§ **The task**:
Nothing but the lines below from the one with "در این مقاله" through the one with "le classement on s’en fout : o" should be output, each exactly as given, and no pictures.

§ **Exercise input**:
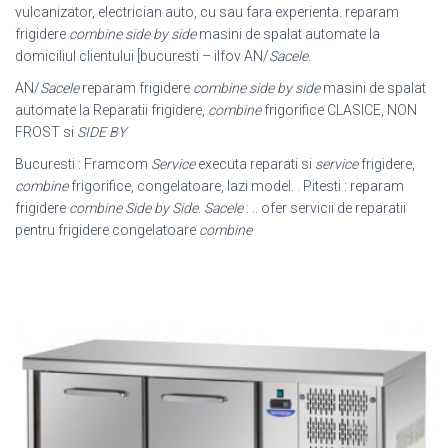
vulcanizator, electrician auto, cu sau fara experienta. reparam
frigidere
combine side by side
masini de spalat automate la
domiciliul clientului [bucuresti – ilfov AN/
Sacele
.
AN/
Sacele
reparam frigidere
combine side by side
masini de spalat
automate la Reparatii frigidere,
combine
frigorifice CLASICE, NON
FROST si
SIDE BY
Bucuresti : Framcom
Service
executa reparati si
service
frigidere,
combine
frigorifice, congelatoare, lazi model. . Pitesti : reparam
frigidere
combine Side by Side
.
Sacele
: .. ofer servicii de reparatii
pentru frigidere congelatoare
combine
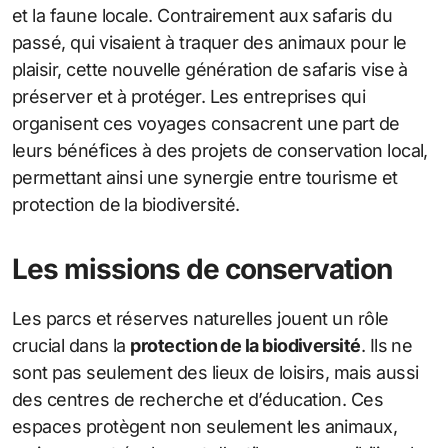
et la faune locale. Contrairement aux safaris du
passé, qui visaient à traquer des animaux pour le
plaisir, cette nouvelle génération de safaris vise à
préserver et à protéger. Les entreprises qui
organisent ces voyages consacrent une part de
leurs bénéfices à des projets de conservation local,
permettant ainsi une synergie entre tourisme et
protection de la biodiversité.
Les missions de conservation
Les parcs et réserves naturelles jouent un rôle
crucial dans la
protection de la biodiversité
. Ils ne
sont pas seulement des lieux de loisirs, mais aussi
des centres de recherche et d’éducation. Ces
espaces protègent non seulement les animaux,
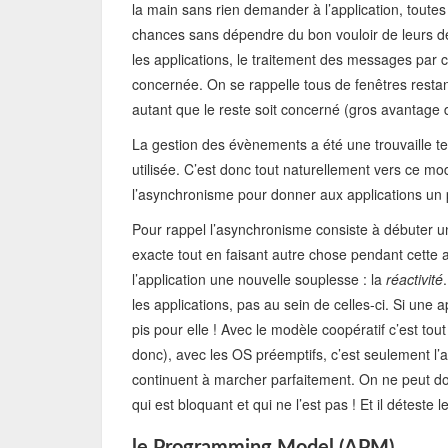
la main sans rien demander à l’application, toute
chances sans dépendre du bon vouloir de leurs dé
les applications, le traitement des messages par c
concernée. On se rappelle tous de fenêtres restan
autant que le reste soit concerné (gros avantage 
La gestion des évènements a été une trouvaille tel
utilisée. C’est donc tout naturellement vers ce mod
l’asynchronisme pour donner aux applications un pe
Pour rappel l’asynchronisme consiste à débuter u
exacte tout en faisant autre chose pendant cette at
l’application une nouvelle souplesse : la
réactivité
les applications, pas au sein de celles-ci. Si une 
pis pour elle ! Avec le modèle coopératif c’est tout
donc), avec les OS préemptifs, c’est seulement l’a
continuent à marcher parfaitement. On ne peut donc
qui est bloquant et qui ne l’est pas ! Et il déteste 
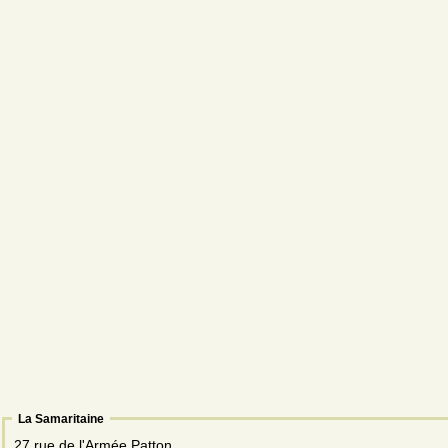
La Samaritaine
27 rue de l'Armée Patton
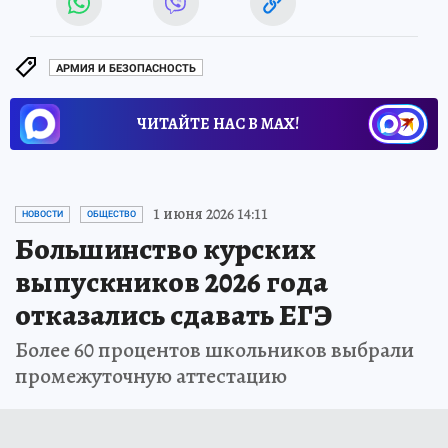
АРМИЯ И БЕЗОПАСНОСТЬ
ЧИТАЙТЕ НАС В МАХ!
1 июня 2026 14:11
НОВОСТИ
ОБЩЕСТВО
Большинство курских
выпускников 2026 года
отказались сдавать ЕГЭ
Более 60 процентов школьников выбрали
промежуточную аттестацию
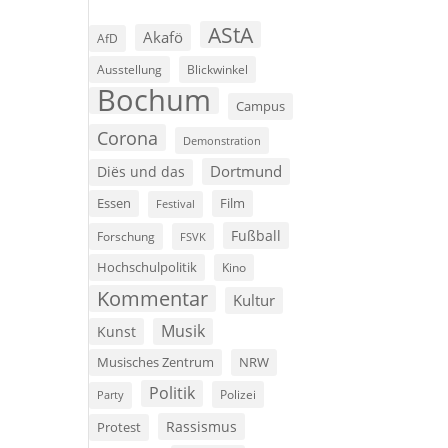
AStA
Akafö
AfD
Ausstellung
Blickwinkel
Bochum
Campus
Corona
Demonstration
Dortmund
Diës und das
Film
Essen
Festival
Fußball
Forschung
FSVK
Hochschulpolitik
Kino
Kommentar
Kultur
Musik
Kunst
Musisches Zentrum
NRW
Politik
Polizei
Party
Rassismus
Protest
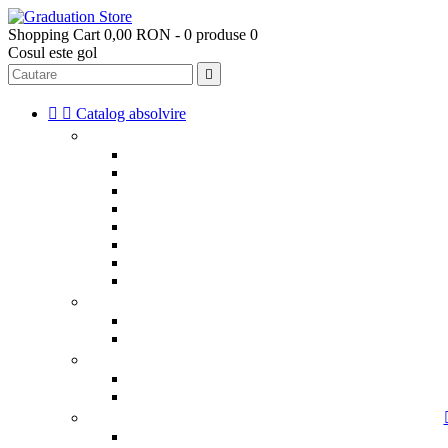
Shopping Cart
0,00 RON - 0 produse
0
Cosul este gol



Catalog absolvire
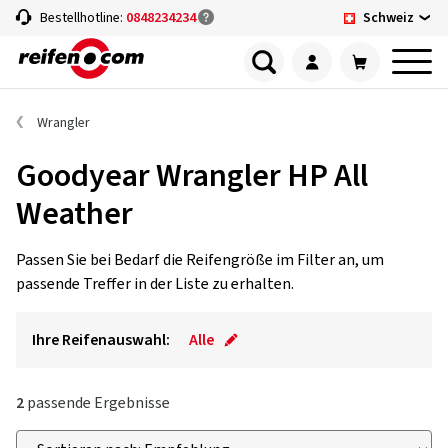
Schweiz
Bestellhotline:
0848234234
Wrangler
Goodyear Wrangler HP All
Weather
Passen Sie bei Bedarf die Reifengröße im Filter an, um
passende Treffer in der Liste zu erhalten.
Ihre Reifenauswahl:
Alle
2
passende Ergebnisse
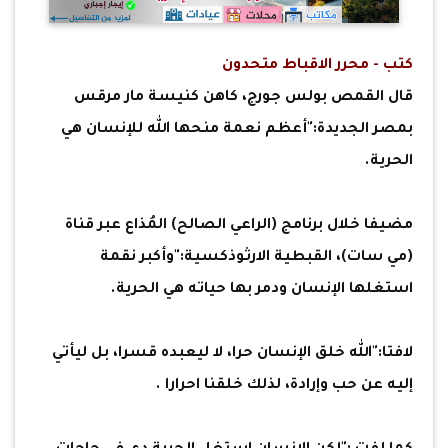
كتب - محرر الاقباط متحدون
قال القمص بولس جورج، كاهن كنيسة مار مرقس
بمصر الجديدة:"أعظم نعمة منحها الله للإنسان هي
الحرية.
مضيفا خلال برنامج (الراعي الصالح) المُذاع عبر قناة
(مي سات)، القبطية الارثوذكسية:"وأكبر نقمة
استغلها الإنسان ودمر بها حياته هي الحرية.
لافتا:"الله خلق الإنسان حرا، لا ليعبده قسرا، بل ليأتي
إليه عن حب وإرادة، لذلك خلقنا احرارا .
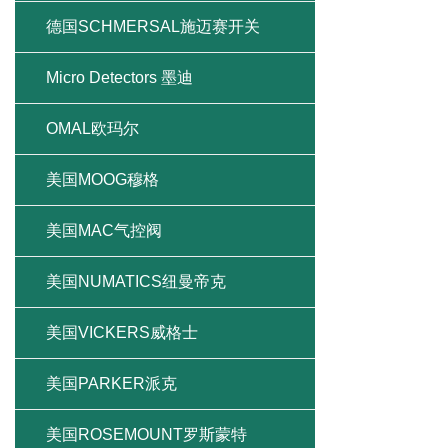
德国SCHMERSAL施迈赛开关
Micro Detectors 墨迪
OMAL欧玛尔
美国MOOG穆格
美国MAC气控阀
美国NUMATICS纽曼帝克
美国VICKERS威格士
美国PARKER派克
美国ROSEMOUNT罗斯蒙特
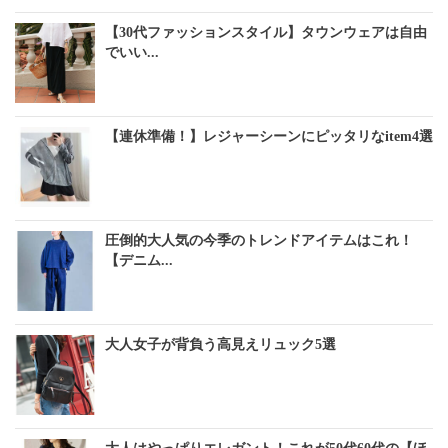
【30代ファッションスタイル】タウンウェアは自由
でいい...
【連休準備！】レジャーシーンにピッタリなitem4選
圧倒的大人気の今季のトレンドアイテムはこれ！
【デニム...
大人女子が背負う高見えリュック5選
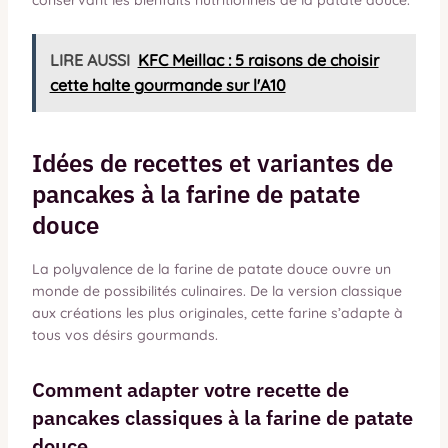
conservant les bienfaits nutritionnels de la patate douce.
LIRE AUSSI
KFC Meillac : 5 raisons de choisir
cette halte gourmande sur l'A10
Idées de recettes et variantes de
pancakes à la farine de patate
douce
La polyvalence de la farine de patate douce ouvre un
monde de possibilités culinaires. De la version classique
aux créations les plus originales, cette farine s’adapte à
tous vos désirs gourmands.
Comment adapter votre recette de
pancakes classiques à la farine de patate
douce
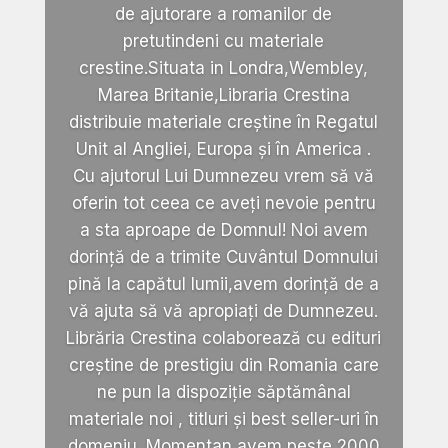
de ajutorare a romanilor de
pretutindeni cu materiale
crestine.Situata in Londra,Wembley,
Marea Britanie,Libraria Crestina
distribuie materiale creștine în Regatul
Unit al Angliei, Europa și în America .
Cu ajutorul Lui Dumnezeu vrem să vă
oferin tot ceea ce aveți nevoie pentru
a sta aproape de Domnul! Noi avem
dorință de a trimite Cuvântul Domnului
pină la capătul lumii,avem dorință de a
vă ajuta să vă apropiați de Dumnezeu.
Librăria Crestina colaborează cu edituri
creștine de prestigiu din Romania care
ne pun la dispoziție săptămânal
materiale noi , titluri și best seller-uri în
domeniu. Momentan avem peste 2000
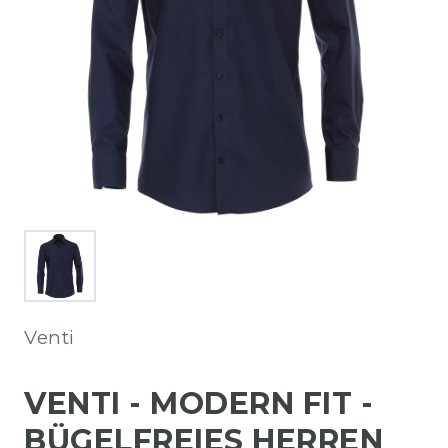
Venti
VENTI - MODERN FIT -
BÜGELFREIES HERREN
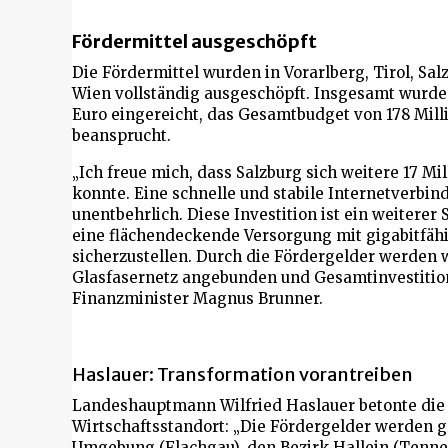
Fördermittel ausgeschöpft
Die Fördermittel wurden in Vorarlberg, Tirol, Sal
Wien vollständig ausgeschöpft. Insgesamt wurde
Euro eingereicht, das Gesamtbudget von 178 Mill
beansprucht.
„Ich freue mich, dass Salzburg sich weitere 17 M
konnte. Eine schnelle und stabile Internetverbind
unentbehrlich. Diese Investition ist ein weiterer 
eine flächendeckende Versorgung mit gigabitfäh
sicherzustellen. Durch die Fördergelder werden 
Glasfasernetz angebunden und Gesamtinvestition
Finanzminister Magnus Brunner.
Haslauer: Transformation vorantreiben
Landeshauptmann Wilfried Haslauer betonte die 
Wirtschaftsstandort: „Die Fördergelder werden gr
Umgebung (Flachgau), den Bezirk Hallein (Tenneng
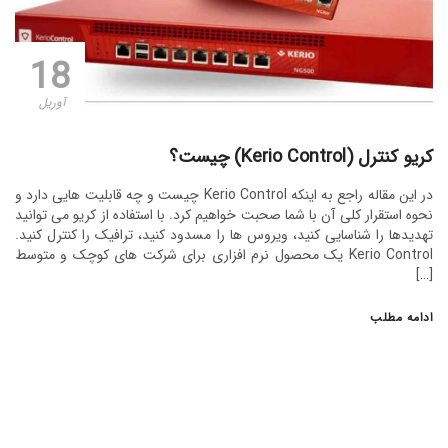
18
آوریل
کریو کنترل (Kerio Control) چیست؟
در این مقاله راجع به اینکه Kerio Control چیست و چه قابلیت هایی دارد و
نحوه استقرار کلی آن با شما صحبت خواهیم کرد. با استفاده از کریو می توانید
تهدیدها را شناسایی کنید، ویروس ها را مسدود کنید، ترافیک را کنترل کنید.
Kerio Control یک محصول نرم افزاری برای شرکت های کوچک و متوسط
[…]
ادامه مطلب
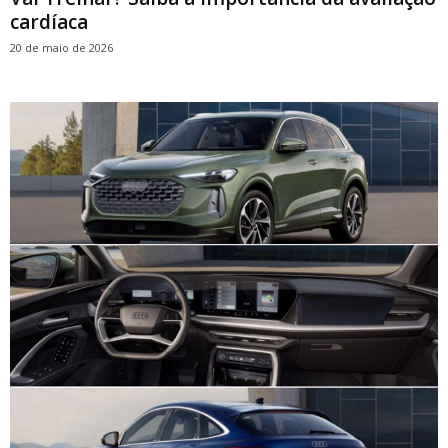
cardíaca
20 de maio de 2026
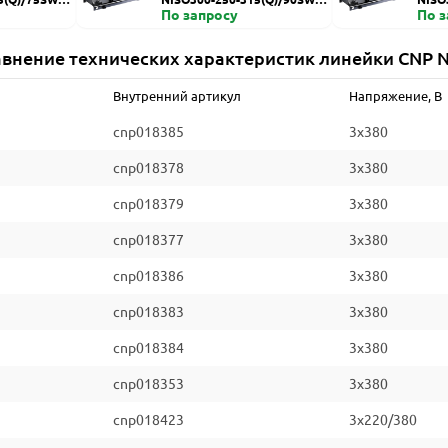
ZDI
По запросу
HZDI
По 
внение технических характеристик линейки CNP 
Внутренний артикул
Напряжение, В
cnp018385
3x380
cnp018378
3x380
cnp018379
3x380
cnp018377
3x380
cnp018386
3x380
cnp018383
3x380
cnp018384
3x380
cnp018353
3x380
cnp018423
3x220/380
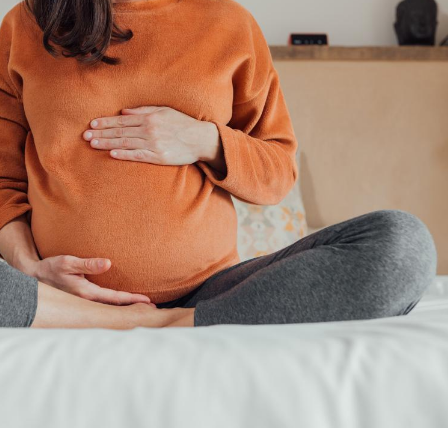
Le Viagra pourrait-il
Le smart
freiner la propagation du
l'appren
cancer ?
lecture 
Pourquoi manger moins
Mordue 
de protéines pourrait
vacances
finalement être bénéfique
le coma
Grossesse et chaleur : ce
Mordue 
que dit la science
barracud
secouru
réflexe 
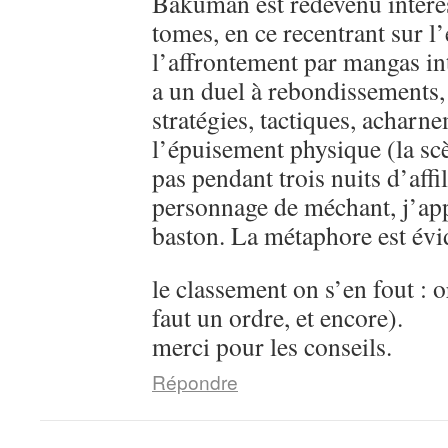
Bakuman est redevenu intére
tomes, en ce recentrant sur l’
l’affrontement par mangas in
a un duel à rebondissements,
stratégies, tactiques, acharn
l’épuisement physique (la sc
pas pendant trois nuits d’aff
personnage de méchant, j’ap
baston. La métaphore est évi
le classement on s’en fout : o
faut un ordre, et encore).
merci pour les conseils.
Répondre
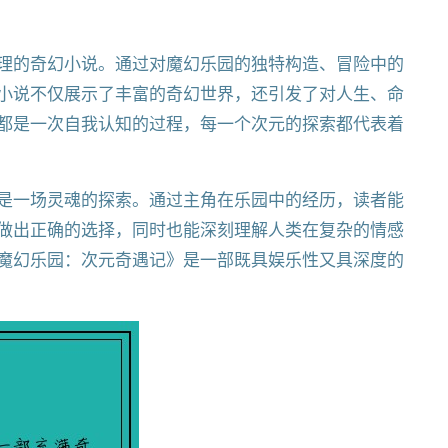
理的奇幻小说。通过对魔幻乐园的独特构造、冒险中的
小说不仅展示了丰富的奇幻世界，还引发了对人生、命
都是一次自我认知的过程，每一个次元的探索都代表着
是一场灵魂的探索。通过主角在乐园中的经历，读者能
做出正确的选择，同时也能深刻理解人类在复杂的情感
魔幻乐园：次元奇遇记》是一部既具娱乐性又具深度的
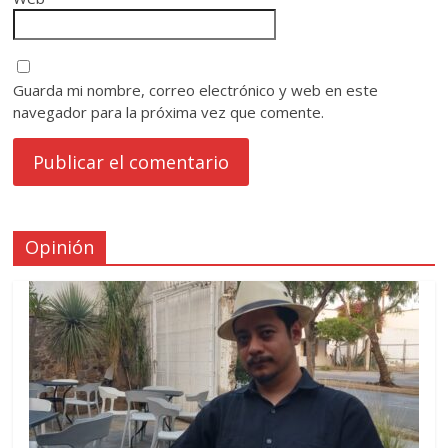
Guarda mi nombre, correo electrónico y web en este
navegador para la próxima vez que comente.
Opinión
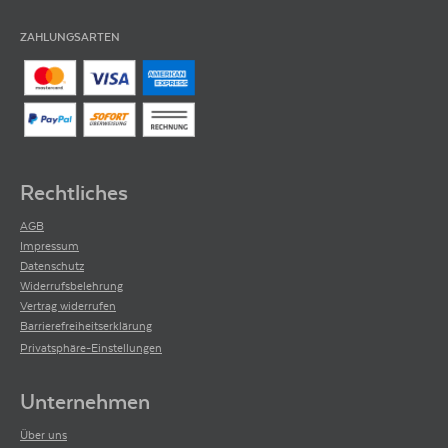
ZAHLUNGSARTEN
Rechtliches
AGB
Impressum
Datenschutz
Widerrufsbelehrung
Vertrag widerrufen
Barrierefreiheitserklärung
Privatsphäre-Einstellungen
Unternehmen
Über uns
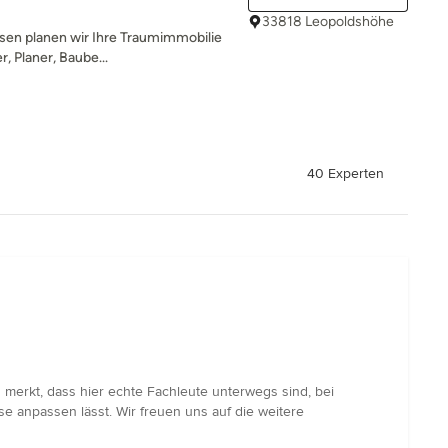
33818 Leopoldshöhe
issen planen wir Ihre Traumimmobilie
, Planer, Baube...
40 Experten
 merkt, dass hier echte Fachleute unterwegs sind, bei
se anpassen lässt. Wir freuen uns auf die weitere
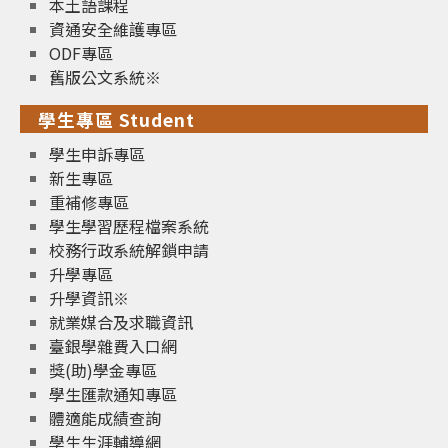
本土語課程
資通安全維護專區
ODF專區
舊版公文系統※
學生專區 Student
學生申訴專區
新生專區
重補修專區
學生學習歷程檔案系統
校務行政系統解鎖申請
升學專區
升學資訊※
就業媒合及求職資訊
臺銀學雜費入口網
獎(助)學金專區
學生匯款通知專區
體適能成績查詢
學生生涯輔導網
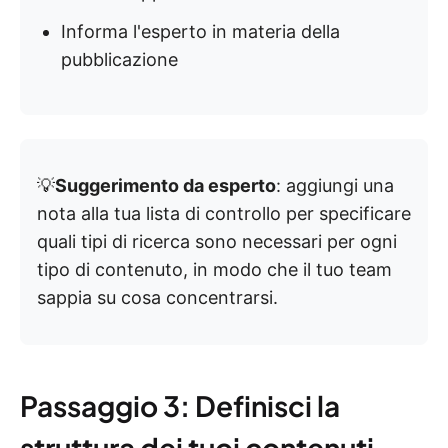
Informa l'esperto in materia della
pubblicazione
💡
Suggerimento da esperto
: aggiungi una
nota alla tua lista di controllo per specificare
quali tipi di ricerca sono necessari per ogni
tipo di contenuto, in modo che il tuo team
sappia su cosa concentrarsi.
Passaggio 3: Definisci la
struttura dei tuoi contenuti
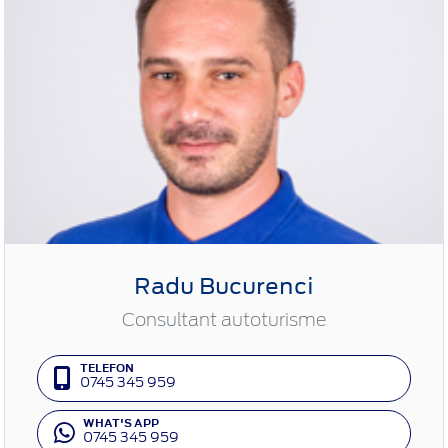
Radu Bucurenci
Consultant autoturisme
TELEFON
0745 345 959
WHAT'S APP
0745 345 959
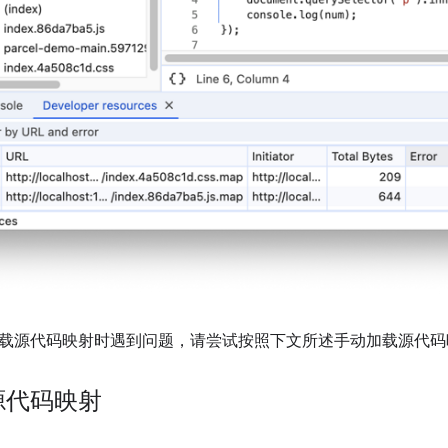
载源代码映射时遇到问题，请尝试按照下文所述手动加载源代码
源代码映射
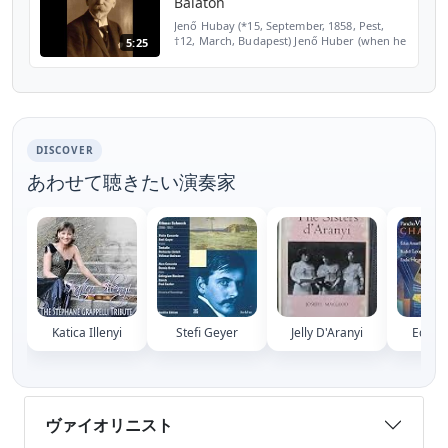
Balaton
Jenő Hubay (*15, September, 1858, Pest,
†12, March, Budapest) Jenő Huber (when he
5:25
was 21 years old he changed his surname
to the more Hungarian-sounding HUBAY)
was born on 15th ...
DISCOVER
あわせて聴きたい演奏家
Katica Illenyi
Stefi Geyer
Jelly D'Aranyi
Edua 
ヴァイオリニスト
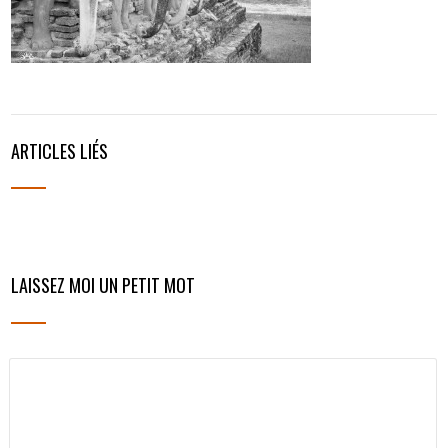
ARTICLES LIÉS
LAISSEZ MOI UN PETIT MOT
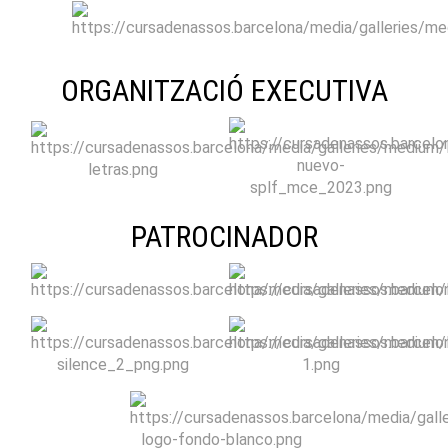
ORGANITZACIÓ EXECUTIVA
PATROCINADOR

§ **Final answer**:
در این مقاله راجع به اینکه Kerio Control چیست و چه قابلیت هایی دارد و
نحوه استقرار کلی آن با شما صحبت خواهیم کرد. با استفاده از کریو می توانید
تهدیدها را شناسایی کنید، ویروس ها را مسدود کنید، ترافیک را کنترل کنید.
Kerio Control یک محصول نرم افزاری برای شرکت های کوچک و متوسط
[…]
ادامه مطلب
cardíaca
20 de maio de 2026
ZDI
По запросу
HZDI
По 
внение технических характеристик линейки CNP 
Внутренний артикул
Напряжение, В
cnp018385
3x380
cnp018378
3x380
cnp018379
3x380
cnp018377
3x380
cnp018386
3x380
cnp018383
3x380
cnp018384
3x380
cnp018353
3x380
cnp018423
3x220/380
Le Viagra pourrait-il
Le smart
freiner la propagation du
l'appren
cancer ?
lecture 
Pourquoi manger moins
Mordue 
de protéines pourrait
vacances
finalement être bénéfique
le coma
Grossesse et chaleur : ce
Mordue 
que dit la science
barracud
secouru
réflexe 
Bakuman est redevenu intére
tomes, en ce recentrant sur l’
l’affrontement par mangas in
a un duel à rebondissements,
stratégies, tactiques, acharn
l’épuisement physique (la sc
pas pendant trois nuits d’aff
personnage de méchant, j’ap
baston. La métaphore est évi
le classement on s’en fout : o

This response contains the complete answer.